COVID-19 will be one of the hot topics as leaders from over 100 countries gather in New York this week for the United Nations’ annual high-level meeting. Last year’s meeting was held virtually.
According to Gov. Janet Mills’ office, more than half of Maine residents aged 12 to 15 are now fully vaccinated. The overall percentage of eligible residents in the state is 74%.
In response to rising infections, the Czech Republic began offering a third dose of a vaccine on Monday. Anyone over the age of 60, as well as health workers and other vulnerable groups, are eligible for the booster shot.
After a vaccine clash at a New York restaurant, two Texas women claim bias.
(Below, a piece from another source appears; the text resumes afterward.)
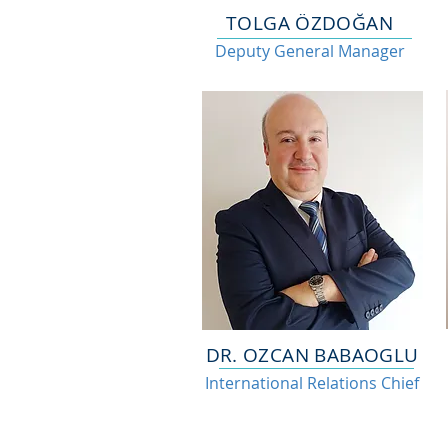
TOLGA ÖZDOĞAN
Deputy General Manager
DR. OZCAN BABAOGLU
International Relations Chief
A lawyer for one of three Texas women charged in connection with a scuffle outside a New York City restaurant claims the women were discriminated against and that the hostess “spewed the N-word.” The incident at Carmine’s in Manhattan last week drew widespread attention to the restaurant and the city’s requirement that indoor diners be immunised against COVID-19. According to lawyer Justin Moore, who spoke to the Daily News and other local news outlets, the women had shown their vaccination cards and were seated when the fight began because some men who joined them had no proof of vaccination.
Moore claimed that his Black client was racially discriminated against and harassed during the incident. Carolyn Richmond, the restaurant’s lawyer, denied the allegations.
“Any claim that they were racially profiled is a complete fabrication, deceptive, and completely irresponsible,” Richmond told the Daily News.